#### Items listed in a dataset

..........

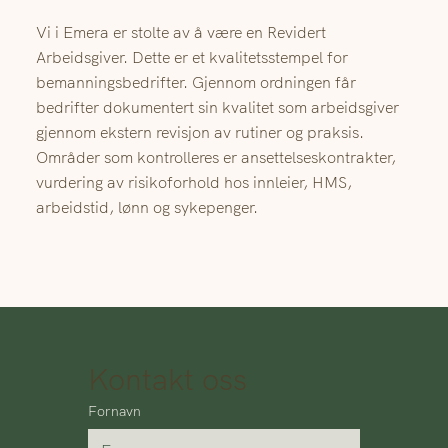
Vi i Emera er stolte av å være en Revidert
Arbeidsgiver. Dette er et kvalitetsstempel for
bemanningsbedrifter. Gjennom ordningen får
bedrifter dokumentert sin kvalitet som arbeidsgiver
gjennom ekstern revisjon av rutiner og praksis.
Områder som kontrolleres er ansettelseskontrakter,
vurdering av risikoforhold hos innleier, HMS,
arbeidstid, lønn og sykepenger.
Kontakt oss
Fornavn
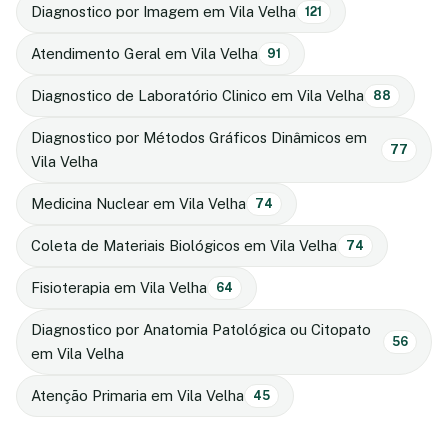
Diagnostico por Imagem em Vila Velha
121
Atendimento Geral em Vila Velha
91
Diagnostico de Laboratório Clinico em Vila Velha
88
Diagnostico por Métodos Gráficos Dinâmicos em
77
Vila Velha
Medicina Nuclear em Vila Velha
74
Coleta de Materiais Biológicos em Vila Velha
74
Fisioterapia em Vila Velha
64
Diagnostico por Anatomia Patológica ou Citopato
56
em Vila Velha
Atenção Primaria em Vila Velha
45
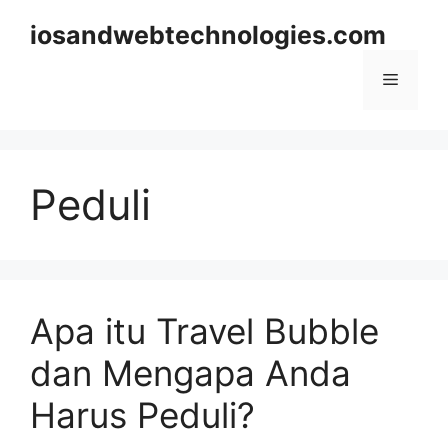
Skip
iosandwebtechnologies.com
to
content
Menu
Peduli
Apa itu Travel Bubble
dan Mengapa Anda
Harus Peduli?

..........

#### What to work on
What is needed is an exact transcription of the lines from the one containing "Fisioterapia em Vila Velha" through the last line of the records above, both included, with no pictures.

#### Response
Fisioterapia em Vila Velha
64
Diagnostico por Anatomia Patológica ou Citopato
56
em Vila Velha
Atenção Primaria em Vila Velha
45
Skip
iosandwebtechnologies.com
to
content
Menu
Peduli
Apa itu Travel Bubble
dan Mengapa Anda
Harus Peduli?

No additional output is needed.